In my model everything is self-referential, just one big graph where nodes barely exist (only aliases for the whole graph itself). There is no ground to knowledge, nothing ultimate. The only thing we have
is this self-referential map, from which we infer a non-phenomenological territory.

You seem to think the territory contains beavers, I claim beavers exist only in the map, as a block arbitrarily carved out of our phenomenological experience by our brain, as if it were the only way to carve a concept out of experience and not one of infinitely many valid ways (e.g. considering the beaver and the air around and not have a concept for just a beaver with no air), and as if only part experience could be considered without being impacted by the whole of experience (i.e. there is no living beaver without air).

This view is very influenced by emptiness by the way.
 

Comment by azergante on Burdensome Details · 2024-02-09T22:33:26.708Z · LW · GW

The examples seem to assume that "and" and "or" as used in natural language work the same way as their logical counterpart. I think this is not the case and that it could bias the experiment’s results.

As a trivial example the question "Do you want to go to the beach or to the city?" is not just a yes or no question, as boolean logic would have it.

Not everyone learns about boolean logic, and those who do likely learn it long after learning how to talk, so it’s likely that natural language propositions that look somewhat logical are not interpreted as just logic problems.

 

I think that this is at play in the example about Russia. Say you are on holidays and presented with one these 2 statements:

1. "Going to the beach then to the city"

2. "Going to the city"

The second statement obviously means you are going only to the city, and not to the beach nor anywhere else before.

 

Now back to Russia:

1. "Russia invades Poland, followed by suspension of diplomatic relations between the USA and the USSR” 

2. “Suspension of diplomatic relations between the USA and the USSR”

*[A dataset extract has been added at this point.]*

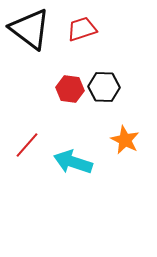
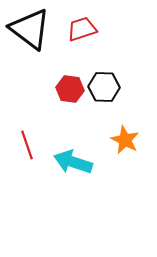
red line: rotated 60 degrees counterclockwise
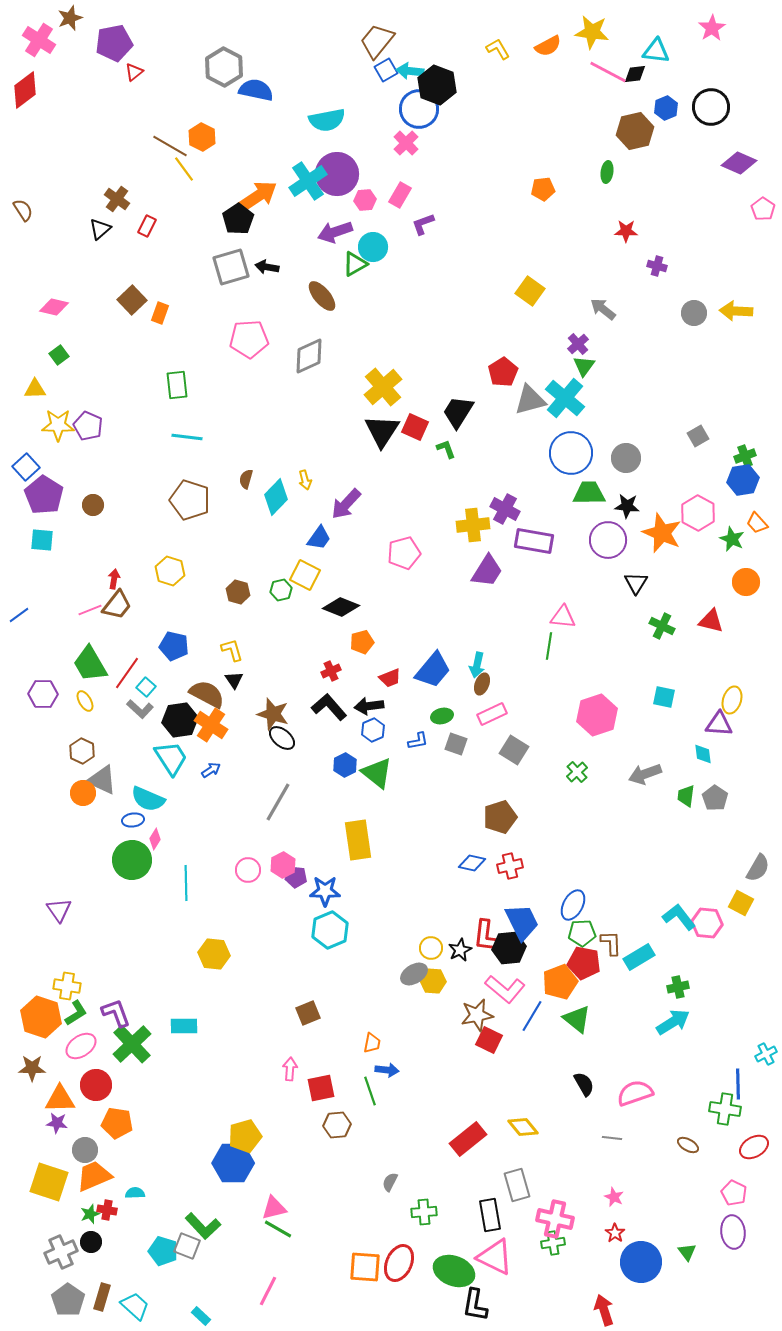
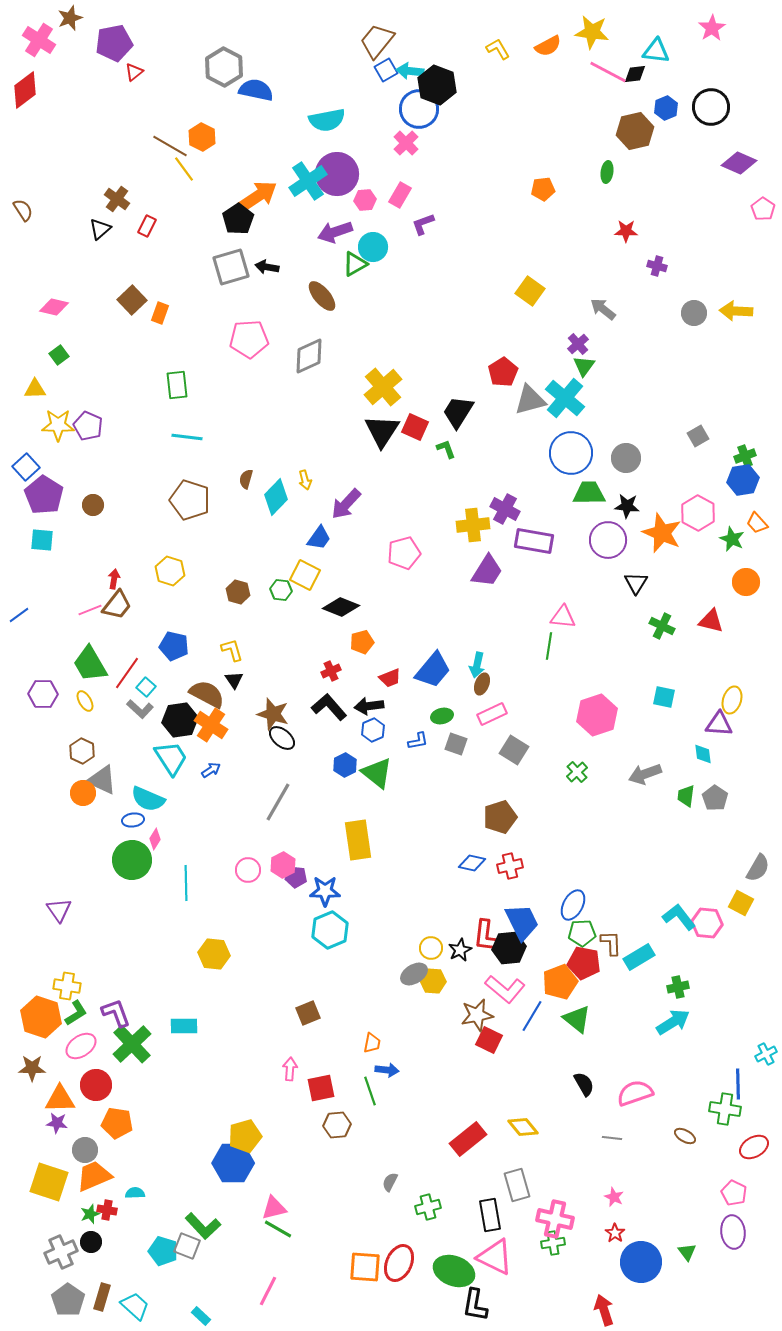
green hexagon at (281, 590): rotated 20 degrees clockwise
brown ellipse at (688, 1145): moved 3 px left, 9 px up
green cross at (424, 1212): moved 4 px right, 5 px up; rotated 10 degrees counterclockwise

Taken together, the 2nd proposition strongly implies that Russia did not invade Poland: after all if Russia did invade Poland no one would have written the 2nd proposition because it would be the same as the 1st one. 

And it also implies that there is no reason at all for suspending relations: the statements look like they were made by an objective know-it-all, a reason is given in the 1st statement, so in that context it is reasonable to assume that if there was a reason for the 2nd statement it would also be given, and the absence of further info means there is no reason.

Even if seeing only the 2nd proposition and not the 1st, it seems to me that humans have a need to attribute specific causes to effects (which might be a cognitive bias), and seeing no explanation for the event, it is natural to think "surely, there must be SOME reason, how likely is it that Russia suspends diplomatic relations for no reason?",  but confronted to the fact that no reason is given, the probability of the event is lowered. 

It seems that the proposition is not evaluated as pure boolean logic, but perhaps parsed taking into account the broader social context, historical context and so on, which arguably makes more sense in real life.